The van smelled like old fast-food cartons, which it contained in large numbers.
He didn’t show her what she suspected was audio equipment, so Dagmar made a point of asking about it. He showed her his Big Ears, and some smaller surveillance gear he’d purchased in some neighborhood spy store.
So, Dagmar thought, her own office wasn’t secure, not with the big glass window that could be used as a diaphragm for the laser signal.
She’d have to call in some countersurveillance experts.
“I’ve even got some oscilloscopes,” he said. “They don’t really have any
function
or anything, but I think they’re cool.” Green standing waves hummed in the displays.
“Nice mad-scientist decor,” Dagmar said. “All you need is a Tesla coil.”
“Thanks!” He opened the squeaking lid of a large cooler. “Want a drink to go with your dinner? ”
She chose a lemonade, then climbed out of the van and blinked in the bright California sun. She turned to Joe Clever as he joined her on the asphalt.
“What do you do for a living, anyway? ” she asked.
He adjusted his spectacles. “I play games full-time.”
“I don’t think that pays very well,” Dagmar said.
Joe Clever grinned. “My grandma died and left me an income. Not a big one, I’m not rich or anything—the van is six years old—but I don’t have to work, and sometimes I’ll buy myself a trip to Bangalore or someplace.”
Dagmar looked at the van and the blinking oscilloscopes.
“That’s good,” she said, “because I’ve got a job for you.”
“A job? ” For the first time, he seemed surprised.
“Not for money,” she said, and then corrected herself. “Not unless you
want
money, I mean. What I want is for you to find the killer.”

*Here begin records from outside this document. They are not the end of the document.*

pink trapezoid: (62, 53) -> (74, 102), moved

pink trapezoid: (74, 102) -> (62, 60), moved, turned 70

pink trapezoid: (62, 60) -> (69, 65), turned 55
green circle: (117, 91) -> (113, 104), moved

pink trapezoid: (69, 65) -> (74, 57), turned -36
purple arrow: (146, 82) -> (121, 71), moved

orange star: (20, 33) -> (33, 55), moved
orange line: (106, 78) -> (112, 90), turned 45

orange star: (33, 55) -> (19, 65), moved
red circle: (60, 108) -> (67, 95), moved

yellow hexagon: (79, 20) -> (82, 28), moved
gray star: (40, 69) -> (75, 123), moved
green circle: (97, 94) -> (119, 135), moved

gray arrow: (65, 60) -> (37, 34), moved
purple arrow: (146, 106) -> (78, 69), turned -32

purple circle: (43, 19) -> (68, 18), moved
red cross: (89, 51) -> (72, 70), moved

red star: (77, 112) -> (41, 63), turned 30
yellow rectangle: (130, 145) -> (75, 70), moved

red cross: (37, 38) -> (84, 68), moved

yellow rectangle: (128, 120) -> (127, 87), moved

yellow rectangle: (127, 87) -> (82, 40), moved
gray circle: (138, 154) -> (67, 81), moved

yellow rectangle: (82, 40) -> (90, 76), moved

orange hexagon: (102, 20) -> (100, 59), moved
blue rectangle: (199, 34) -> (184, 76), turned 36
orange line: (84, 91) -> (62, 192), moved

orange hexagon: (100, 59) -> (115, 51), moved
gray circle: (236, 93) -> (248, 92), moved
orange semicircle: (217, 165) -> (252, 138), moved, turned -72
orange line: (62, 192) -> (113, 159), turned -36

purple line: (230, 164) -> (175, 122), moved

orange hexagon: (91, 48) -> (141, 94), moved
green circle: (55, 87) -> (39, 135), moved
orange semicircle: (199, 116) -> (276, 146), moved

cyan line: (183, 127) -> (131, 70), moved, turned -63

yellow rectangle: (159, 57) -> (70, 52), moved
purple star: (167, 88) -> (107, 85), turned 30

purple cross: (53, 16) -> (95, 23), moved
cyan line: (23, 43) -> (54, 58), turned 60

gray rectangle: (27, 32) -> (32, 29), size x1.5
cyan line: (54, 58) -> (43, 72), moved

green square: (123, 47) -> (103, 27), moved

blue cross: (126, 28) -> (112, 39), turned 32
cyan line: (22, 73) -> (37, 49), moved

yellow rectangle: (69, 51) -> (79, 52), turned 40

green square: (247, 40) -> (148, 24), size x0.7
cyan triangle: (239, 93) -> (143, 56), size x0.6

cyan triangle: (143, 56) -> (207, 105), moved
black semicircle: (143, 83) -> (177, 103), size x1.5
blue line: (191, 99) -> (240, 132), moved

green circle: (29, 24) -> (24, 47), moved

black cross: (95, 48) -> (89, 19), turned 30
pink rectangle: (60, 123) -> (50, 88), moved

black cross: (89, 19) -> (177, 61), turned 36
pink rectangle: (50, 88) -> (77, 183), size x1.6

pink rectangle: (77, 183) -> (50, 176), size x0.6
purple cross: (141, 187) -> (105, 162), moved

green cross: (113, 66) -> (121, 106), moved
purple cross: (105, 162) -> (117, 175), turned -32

He frowned. “That Litvinov guy? It looked like he wasn’t part of the game.”
“He is now,” Dagmar said.
Joe Clever considered this. “Interesting,” he said.
“When you find him,” Dagmar said, “don’t approach him or anything. Just let me know—me or the police.”
He scratched his chin. “Where do I start? ”
“If I knew,” she said, “I couldn’t tell you. I’m the puppetmaster. I’m the one who decides what the puzzles are.”